Devamlı görülen kişilerin yüzleri, âşinalık arttıkça daha çok beğenilmektedir. Bir nesnenin uygun bir şekilde sunulması ve ona âşinalık kazandırılması muhataplardaki beğeniyi artırabilmektedir. Varlığına alıştıklarımızı, daha az gördüklerimiz veya görmediklerimize göre daha çok beğeniriz. Aile ortamında aynı fertleri görmek, her gün aynı suyu içmek, benzer gıdaları tüketmek ve aynı gökyüzünü seyretmek, insanı usandırmamakta, hatta saadet vesilesi olmaktadır. Gökyüzünü, suyu ve leziz gıdaları yaratan Zât-ı Akdes’in, bu nimetlerden lezzet alacak şekilde canlıları yaratması ne büyük bir rahmet eseridir!

Her Şey Bir Sanat Eseridir

İnsanlar yemek, eş ve barınma gibi temel ihtiyaçlarının karşılanmasından haz duyarlar. Bu süreçlerde ulaşılan mutluluk hissinin ortaya çıkmasında vazifelendirilmiş beyin bölgesi amigdaladır.[13] Sanat eserlerini seyretmenin, temel ihtiyaçların karşılanması sırasında beyinde yaratılan uyarılara benzer şekilde bir tesiri olduğu anlaşılmıştır. Gerçek elma ile elma resmi, beyinde aynı bölgeyi uyarmakta, ayrıca sanat eserlerinin muhtevasına göre, beynin farklı bölgeleri de aktive olabilmektedir.[14] Bir elmaya bakarken ve bir elma resmini seyrederken alınan lezzet arasında fark olmaması çok hikmetlidir. Demek ki sıradan gibi görünen her şey aslında bir sanat eseridir. Biz farkında olmasak bile beynimiz bunu kabul ederek o şekilde tepki vermektedir.

Mücerret güzellik duygusunun insana verilmesi, o güzelliğin hakikatine nazarlarımızın çevrilmesi içindir. Serapa güzellikler meşheri olan kâinatın muhteşem Sanatkârı, isimlerinin tezahürü ve sıfatlarının tecellisiyle bize Zât’ını tanıttırmak ve sevdirmeyi murat etmektedir.[15] O’nu tanımaya ve sevmeye pek müsait insanoğlu daha neyi beklemektedir!

Dipnotlar

[1] M. Saraçoğlu, “Sanat ve İlâhî Güzellik”, Sızıntı, Şubat 1994.
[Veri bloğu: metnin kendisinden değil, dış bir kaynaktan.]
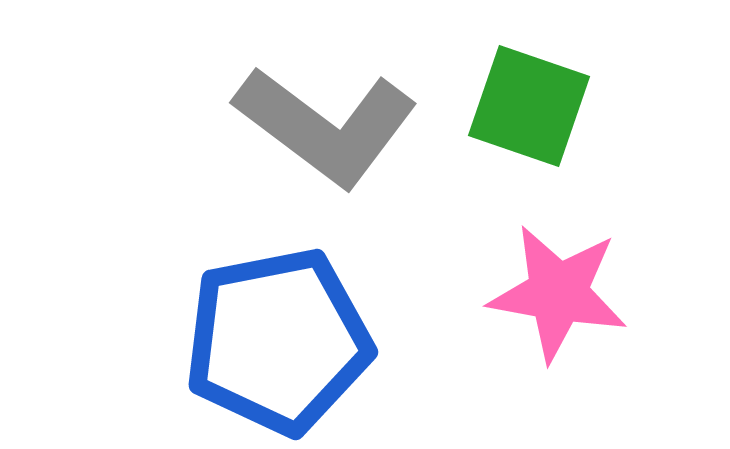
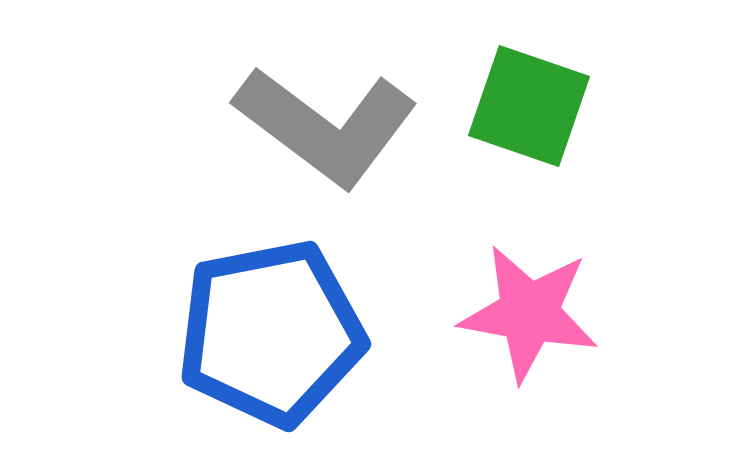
pink star: moved 29 px left, 20 px down
blue pentagon: moved 7 px left, 8 px up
[2] G. Mather, The Psychology of Visual Art: Eye, Brain and Art, Cambridge: Cambridge University Press, 2015.

[3] Beyindeki elektrik faaliyetleri sonucu oluşan manyetik alanı tespit edip kaydetmeye yarayan görüntüleme tekniği.

[4] U. Kreplin ve S. H. Fairclough, “Activation of the Rostromedial Prefrontal Cortex during the Experience of Positive Emotion in the Context of Esthetic Experience: An fNIRS Study”, Frontiers in Human Neuroscience, Vol. 7, 2013.

[5] R. L. Solso, Cognition and the Visual Arts, Cambridge, Massachusetts: MIT Press, 1996.

[6] E. Goldberg, The Executive Brain: Frontal Lobes and the Civilized Mind, New York: Oxford University Press 2015, s. 8.

[7] U. C. Krentz ve R. K. Earl, “The baby as beholder: Adults and infants have common preferences for original art”, Psychology of Aesthetics, Creativity, and the Art, 2013, 7(2), s. 181–190.

[8] M. Martín-Loeches ve ark. “Beauty and Ugliness in the Bodies and Faces of Others: an FMRI Study of Person Esthetic Judgement”, Neuroscience, 2014, Vol. 277, s. 486–497.

[9] A. Chatterjee, The Aesthetic Brain: How We Evolved to Desire Beauty and Enjoy Art, New York: Oxford University Press, 2015.

[10] B. R. Conway ve A. Rehding, “Neuroaesthetics and the Trouble with Beauty”, PLoS Biology, 2013, doi.org/10.1371/journal.pbio.1001504.

[11] A. Chatterjee, Neurobiology of Sensation and Reward, Boca Raton: CRC Press/Taylor & Francis, 2011, s. 391–404.

[12] L. P. Kirsch ve ark. “Shaping and reshaping the aesthetic brain: Emerging perspectives on the neurobiology of embodied aesthetics”, Neuroscience & Biobehavioral Reviews, 2016, Vol. 62, s. 56–68.

[13] A. P. Shimamura, Experiencing Art: In the Brain of the Beholder, New York: Oxford University Press, 2013.

[14] A.g.e.

[15] Dündar Denizli, “Sanat ve Güzellik”, Sızıntı, Ağustos 1982.